# dia scannen - wie?



## Leila84 (25. Januar 2005)

Ich habe mir vor kurzem einen Scanner gekauft, genauer gesagt, den Epson 2580 Photo.
Wie kann ich damit einzelne Dias einscannen? Ich bekomme immer nur die Abdeckung als Bild.


----------



## noopen (25. Januar 2005)

Hi,

hast du denn den passenden Aufsatz benutzt? (sollte mitgeliefert worden sein). Etwas anderes noch, könnte sein das du den Modus auf Dia umstellen musst..


LG
noopen


----------



## Leila84 (25. Januar 2005)

Hi,
Ja ich habe den Aufsatz benutzt und der Modus stellt sich automatisch ein, auch richtig, aber ich bekomme dennoch nicht das gewünschte Bild?!


----------



## joon (27. Januar 2005)

bei meinem scanner (Agfa Snapscan e50) musste man erst noch im deckel eine Abdeckung lösen, so dass das Lichtvon beiden seiten kommen konnte.


----------



## Leila84 (29. Januar 2005)

Danke für euere Antworten, weitergekommen bin ich jedoch nicht.
Ich nehme den Durchlichtaufsatz ab, lege die Halterung für das Dia und das Dia selbst ein, schließe die Abdeckung, scanne, automatisch wird coloured photo erkannt (ich habe keine Möglichkeit gefunden hier auf andere Weise zu korrigieren bzw. etwas anderes einzustellen) und als Bild bekomme ich eine große silbergraue Fläche mit einem winzig kleinen Dia, auf dem nichts zu erkennen ist?!


----------



## joon (29. Januar 2005)

Welches Programm benutzt du denn?


----------



## Martin Schaefer (29. Januar 2005)

Du musst garantiert, 100%ig und ganz bestimmt noch irgendwo umschalten von normalem
Flachbettscanner-Betrieb auf "Dia", "Durchsichtsvorlage" oder so.


----------



## Leila84 (30. Januar 2005)

Okay, nun habe ich es doch endlich rausgefunden.
Vielen dank euch!


----------



## Jens Höbel (12. März 2005)

Auch ich habe den Epson Perfection 2580 Photo. Wie man Bilder scannt habe ich ausprobiert und es geht, aber das Scannen von Dias habe ich nicht hinbekommen, ich habe wie in  der Anleitung steht die Abdeckung des Durchlichtaufsatzes entfernt und den 35mm Diahalter auf die Ausrichtungsmarke D gesetzt. Das Dia wurde allerdings nicht gescannt sondern eine komplette Din A4 Seite.
Was mach ich falsch ? Leila84 sie hatten anscheinend das selbe Problem können sie uns helfen ?


----------



## Leila84 (15. März 2005)

Hi Jens,
also, ich habe zwar eine Möglichkeit herausbekommen wie man Dias scannen kann, aber ob es die Beste ist weiß ich nicht. Eigentlich finde ich sie ja umständlich, aber einen anderen Weg sehe ich nicht.
Hoffentlich kannst du was damit anfangen.
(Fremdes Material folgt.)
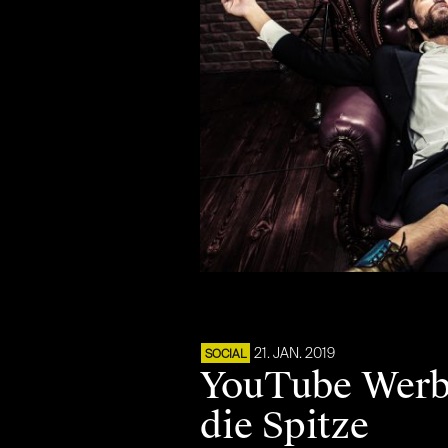
21. JAN. 2019
SOCIAL
YouTube Werbe
die Spitze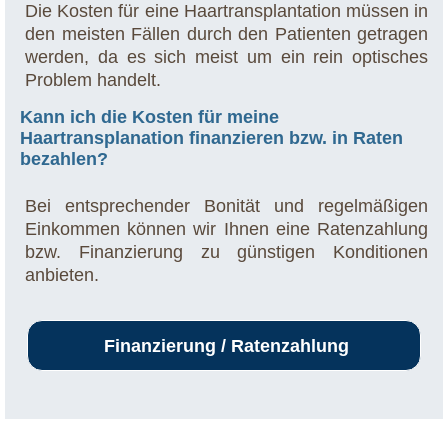
Die Kosten für eine Haartransplantation müssen in
den meisten Fällen durch den Patienten getragen
werden, da es sich meist um ein rein optisches
Problem handelt.
Kann ich die Kosten für meine
Haartransplanation finanzieren bzw. in Raten
bezahlen?
Bei entsprechender Bonität und regelmäßigen
Einkommen können wir Ihnen eine Ratenzahlung
bzw. Finanzierung zu günstigen Konditionen
anbieten.
Finanzierung / Ratenzahlung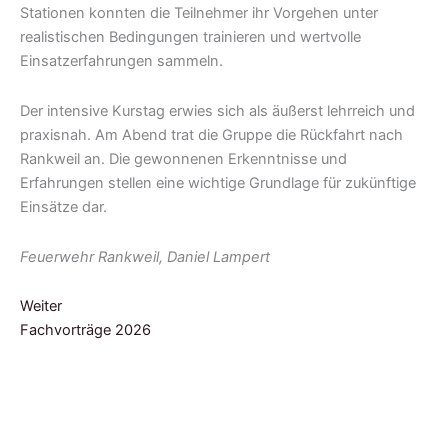
Stationen konnten die Teilnehmer ihr Vorgehen unter
realistischen Bedingungen trainieren und wertvolle
Einsatzerfahrungen sammeln.
Der intensive Kurstag erwies sich als äußerst lehrreich und
praxisnah. Am Abend trat die Gruppe die Rückfahrt nach
Rankweil an. Die gewonnenen Erkenntnisse und
Erfahrungen stellen eine wichtige Grundlage für zukünftige
Einsätze dar.
Feuerwehr Rankweil, Daniel Lampert
Weiter
Fachvorträge 2026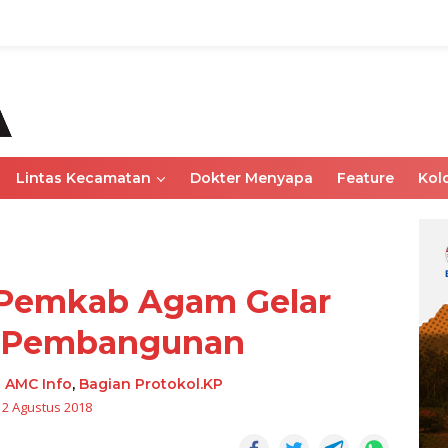
Lintas Kecamatan
Dokter Menyapa
Feature
Kol
 Pemkab Agam Gelar
 Pembangunan
-
AMC Info
,
Bagian Protokol.KP
12 Agustus 2018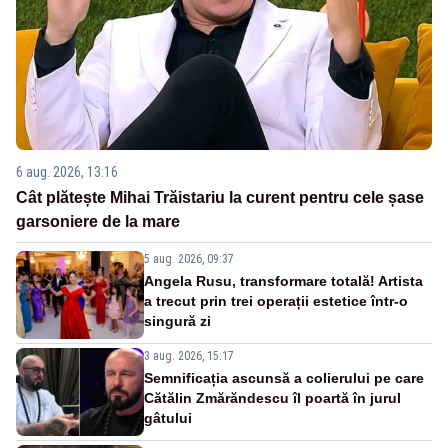
6 aug. 2026, 13:16
Cât plătește Mihai Trăistariu la curent pentru cele șase
garsoniere de la mare
5 aug. 2026, 09:37
Angela Rusu, transformare totală! Artista
a trecut prin trei operații estetice într-o
singură zi
3 aug. 2026, 15:17
Semnificația ascunsă a colierului pe care
Cătălin Zmărăndescu îl poartă în jurul
gâtului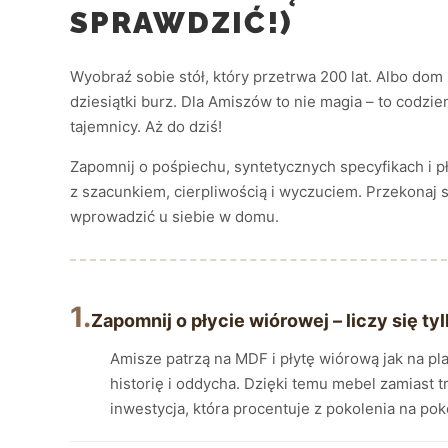
SPRAWDZIĆ!)
Wyobraź sobie stół, który przetrwa 200 lat. Albo dom 
dziesiątki burz. Dla Amiszów to nie magia – to codzie
tajemnicy. Aż do dziś!
Zapomnij o pośpiechu, syntetycznych specyfikach i 
z szacunkiem, cierpliwością i wyczuciem. Przekonaj si
wprowadzić u siebie w domu.
1.
Zapomnij o płycie wiórowej – liczy się t
Amisze patrzą na MDF i płytę wiórową jak na pla
historię i oddycha. Dzięki temu mebel zamiast tr
inwestycja, która procentuje z pokolenia na pok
1. Dia wie beschrieben auflegen und Durchlichtaufsatz weglassen.
2. Epson scan auswählen
3. Moderofessional Mode
4. Jetzt kann man den Film Typ auswählen, z.B. Positive Film (Slide)
Nachdem ich mir die Vorschau angesehen habe kann ich dann endlich das Dia scannen.
Zeitaufwendig.
Glüße


----------



## Jens Höbel (18. März 2005)

Ja danke jetzt klappt es du hast recht es ist nicht der einfachste weg. Aber es klappt
Danke nochmal !


----------



## conti82 (29. Juni 2005)

Danke an Leila84
ich habe mir gestern den Scanner gekauft und heute das Problem mit dem Dia-scannen gehabt.
Durch deine Tipps vom 15.03. habe ich es geschafft ein Dia zu scannen.
Allerdings in besch...eidener Qualität und mit Rahmen.
Da dein Beitrag schon älter ist, hoffe ich, dass du vielleicht etwas experimentiert hast, und ein paar neue Tipps geben kannst.

grüße, conti82


----------



## Martin Schaefer (29. Juni 2005)

Leila84 hat gesagt.:
			
		

> ... und Durchlichtaufsatz weglassen ...



Also den Tipp versteh ich nicht.
Der Durchlichtaufsatz ist doch gerade zum Dia- bzw. Negativscan gemacht.
Warum lässt du den weg? Nur weil du es nicht hinbekommen hast, auf
Diascan umzuschalten in der Software und deshalb auch die Durchlichteinheit
beim Scan nicht das Dia beleuchtet hat?


----------



## conti82 (30. Juni 2005)

Leila meint sicherlich die Abdeckung vom Durchlichtaufsatz.


----------